Uma garota de uns 16, 18 anos, branca, gorda, vestida com legging preta e camiseta roxa, varre a calçada de um bar da Vila Madalena às dez da manhã. Estou três casas abaixo dela, esperando abrir o espaço cultural onde tenho que deixar o material do curso —contos xerocados numa pasta— que darei ali na semana seguinte. Mas a porta está fechada e eu, com pressa.
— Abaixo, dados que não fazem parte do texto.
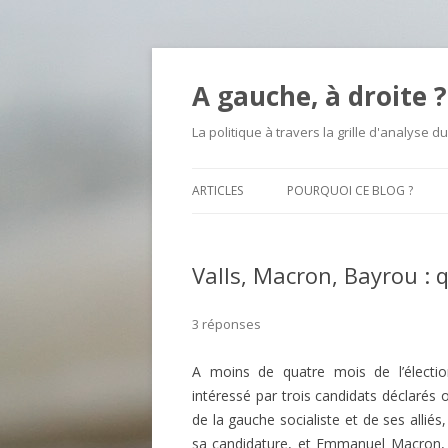
A gauche, à droite ?
La politique à travers la grille d'analyse du
ARTICLES
POURQUOI CE BLOG ?
Valls, Macron, Bayrou : q
3 réponses
A moins de quatre mois de l’élection
intéressé par trois candidats déclarés o
de la gauche socialiste et de ses alliés
sa candidature, et Emmanuel Macron, 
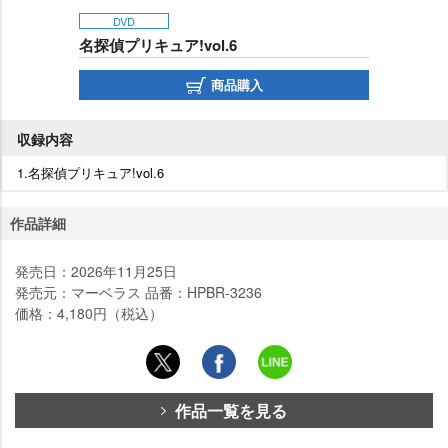
DVD
名探偵プリキュア!vol.6
商品購入
収録内容
1.名探偵プリキュア!vol.6
作品詳細
発売日：2026年11月25日
発売元：マーベラス 品番：HPBR-3236
価格：4,180円（税込）
作品一覧を見る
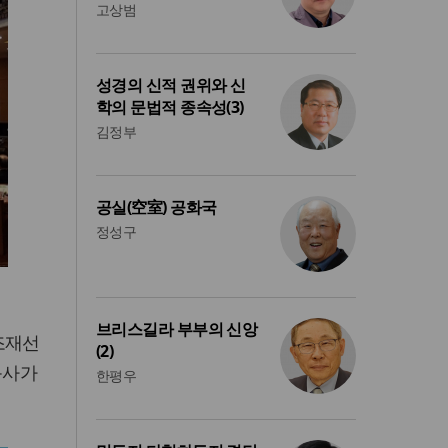
고상범
성경의 신적 권위와 신
학의 문법적 종속성(3)
김정부
공실(空室) 공화국
정성구
브리스길라 부부의 신앙
조재선
(2)
목사가
한평우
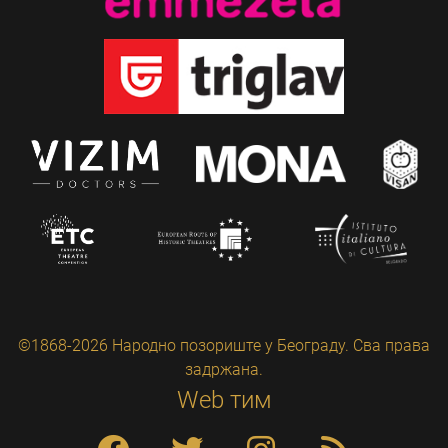
©1868-2026 Народно позориште у Београду. Сва права
задржана.
Web тим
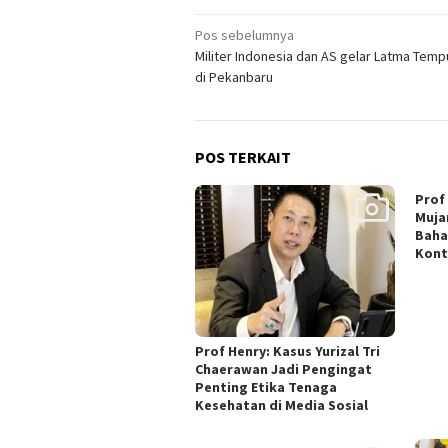
Navigasi
Pos sebelumnya
Militer Indonesia dan AS gelar Latma Temp
pos
di Pekanbaru
POS TERKAIT
Prof 
Muja
Baha
Kont
Prof Henry: Kasus Yurizal Tri
Chaerawan Jadi Pengingat
Penting Etika Tenaga
Kesehatan di Media Sosial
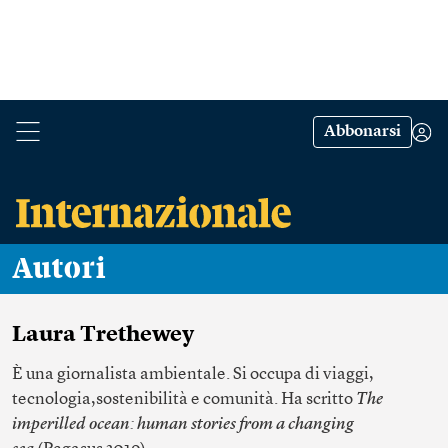
Abbonarsi
Autori
Laura Trethewey
È una giornalista ambientale. Si occupa di viaggi,
tecnologia,sostenibilità e comunità. Ha scritto
T
he
imperilled ocean: human stories from a changing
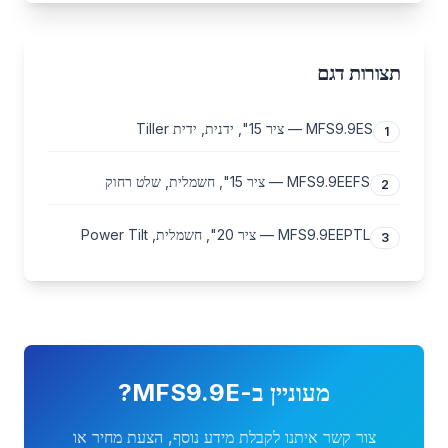
תצורות דגם
MFS9.9ES — ציר 15", ידנית, ידית Tiller
1
MFS9.9EEFS — ציר 15", חשמלית, שלט רחוק
2
MFS9.9EEPTL — ציר 20", חשמלית, Power Tilt
3
מעוניין ב-
MFS9.9E
?
צור קשר איתנו לקבלת מידע נוסף, הצעת מחיר או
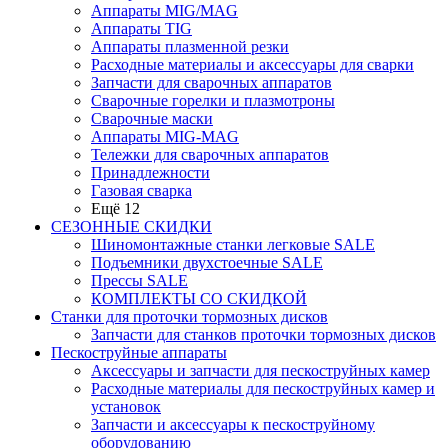
Аппараты MIG/MAG
Аппараты TIG
Аппараты плазменной резки
Расходные материалы и аксессуары для сварки
Запчасти для сварочных аппаратов
Сварочные горелки и плазмотроны
Сварочные маски
Аппараты MIG-MAG
Тележки для сварочных аппаратов
Принадлежности
Газовая сварка
Ещё 12
СЕЗОННЫЕ СКИДКИ
Шиномонтажные станки легковые SALE
Подъемники двухстоечные SALE
Прессы SALE
КОМПЛЕКТЫ СО СКИДКОЙ
Станки для проточки тормозных дисков
Запчасти для станков проточки тормозных дисков
Пескоструйные аппараты
Аксессуары и запчасти для пескоструйных камер
Расходные материалы для пескоструйных камер и
установок
Запчасти и аксессуары к пескоструйному
оборудованию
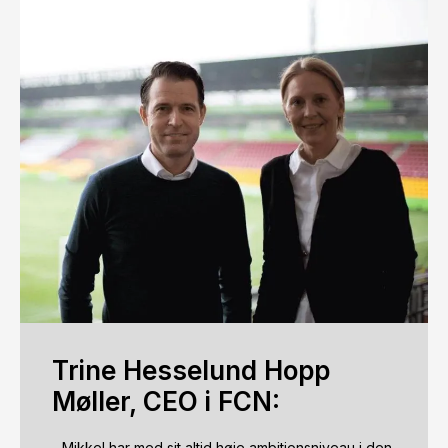
Trine Hesselund Hopp
Møller, CEO i FCN:
- Mikkel har med sit altid høje ambitionsniveau i den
Vou até a esquina e pergunto pra menina da vassoura se ela sabe que horas o espaço abre. Não sabe. Um cara sai de dentro do bar e me olha feio. Deve achar que estou de papo furado com sua empregada ou namorada, ou as duas coisas, ou nenhuma delas.

Volto pra frente do espaço cultural. Olho pela janela. Não tem ninguém lá dentro. Enfio a pasta por debaixo da porta e vou embora.

Passo pela menina. Ela pergunta: abriu? Digo que não. Ela olha pras minhas mãos vazias com olhar acusativo. Se não estou com a pasta, é porque abriu. Logo, estou mentindo e sou um canalha, que só a trata bem quando interessa. Penso em parar e explicar o que aconteceu. Mas depois vou me sentir um idiota por ter dado satisfações a uma estranha.

Opto por ficar culpado, fico, e caminho depressa em direção à esquina.

DOIS

Começo a frequentar um bar na Liberdade. Descubro que a dona é de Presidente Prudente, onde estudei na adolescência, e que Milton Ohata, um editor amigo meu, também é cliente do lugar. Mais tarde fico sabendo que existe um outro Milton Ohata nesse mundo e vive em Presidente Prudente.

Minha relação com o boteco se torna mais forte e ao mesmo tempo mais estranha, como se acreditasse estar lendo um conto de Hemingway e de repente me desse conta de que lia um romance de Cortázar. Como se essas coincidências, que afinal não significam quase nada, significassem muito.

Ao longo dos anos encontro Milton Ohata centenas de vezes, vale sempre a pena. Mas ele nunca mais deixa de ser o homem que tem um duplo a trinta quilômetros da casa dos meus pais, em Santo Anastácio. Um louco talvez perigoso. Que à noite cruza os pastos com uma foice de prata na mão.

SORTE

Namoramos há poucas semanas, ainda estamos nos conhecendo. Num jantar em casa de amigos, estão todos inspirados, alegres, engraçados. A cada dez minutos alguém tem um ataque de riso. As histórias são hilárias. Fazia tempo que algo assim não acontecia. É uma noite de sorte. Vamos aproveitar, eu me digo —e aproveito.

Na calçada, esperando o táxi, ela diz:

— Se você falar mais uma vez essa palavra —não tenho coragem de dizer qual era—, vou fazer xixi na calça.

Há uma criança em mim, com uma palavra mágica na ponta da língua, dando pulos de excitação. Um sádico em êxtase vindo do fundo das trevas pra triunfar.

Ela me olha, quer saber que tipo de homem eu sou. Se abrir a boca, perco seu respeito, perco a namorada —ou então a transformo numa prima. Respiro fundo. Não digo nada.

Passo dias me sentindo esquisito, melhor.